Set down the entries again word for word, without any of the images.

BEGIN Records for the task

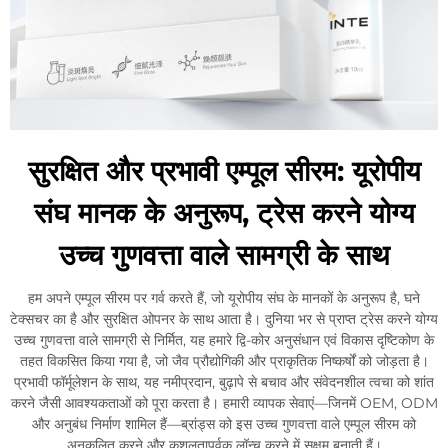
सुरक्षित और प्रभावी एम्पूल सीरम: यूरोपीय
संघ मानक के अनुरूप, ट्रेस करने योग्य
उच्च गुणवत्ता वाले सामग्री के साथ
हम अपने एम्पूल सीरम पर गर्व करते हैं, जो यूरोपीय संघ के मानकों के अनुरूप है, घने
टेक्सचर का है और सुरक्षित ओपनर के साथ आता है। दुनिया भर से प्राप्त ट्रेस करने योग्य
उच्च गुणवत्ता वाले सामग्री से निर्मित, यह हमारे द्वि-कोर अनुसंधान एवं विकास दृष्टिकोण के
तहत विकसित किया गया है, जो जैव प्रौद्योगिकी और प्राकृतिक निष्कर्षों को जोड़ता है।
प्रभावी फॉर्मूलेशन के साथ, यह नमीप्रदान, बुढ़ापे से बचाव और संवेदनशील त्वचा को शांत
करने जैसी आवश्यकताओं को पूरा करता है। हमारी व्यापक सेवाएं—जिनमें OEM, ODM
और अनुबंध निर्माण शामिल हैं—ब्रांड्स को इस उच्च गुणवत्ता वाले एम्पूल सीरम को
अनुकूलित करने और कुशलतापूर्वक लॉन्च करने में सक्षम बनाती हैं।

END Records for the task

Written reply —
सुरक्षित और प्रभावी एम्पूल सीरम: यूरोपीय
संघ मानक के अनुरूप, ट्रेस करने योग्य
उच्च गुणवत्ता वाले सामग्री के साथ
हम अपने एम्पूल सीरम पर गर्व करते हैं, जो यूरोपीय संघ के मानकों के अनुरूप है, घने
टेक्सचर का है और सुरक्षित ओपनर के साथ आता है। दुनिया भर से प्राप्त ट्रेस करने योग्य
उच्च गुणवत्ता वाले सामग्री से निर्मित, यह हमारे द्वि-कोर अनुसंधान एवं विकास दृष्टिकोण के
तहत विकसित किया गया है, जो जैव प्रौद्योगिकी और प्राकृतिक निष्कर्षों को जोड़ता है।
प्रभावी फॉर्मूलेशन के साथ, यह नमीप्रदान, बुढ़ापे से बचाव और संवेदनशील त्वचा को शांत
करने जैसी आवश्यकताओं को पूरा करता है। हमारी व्यापक सेवाएं—जिनमें OEM, ODM
और अनुबंध निर्माण शामिल हैं—ब्रांड्स को इस उच्च गुणवत्ता वाले एम्पूल सीरम को
अनुकूलित करने और कुशलतापूर्वक लॉन्च करने में सक्षम बनाती हैं।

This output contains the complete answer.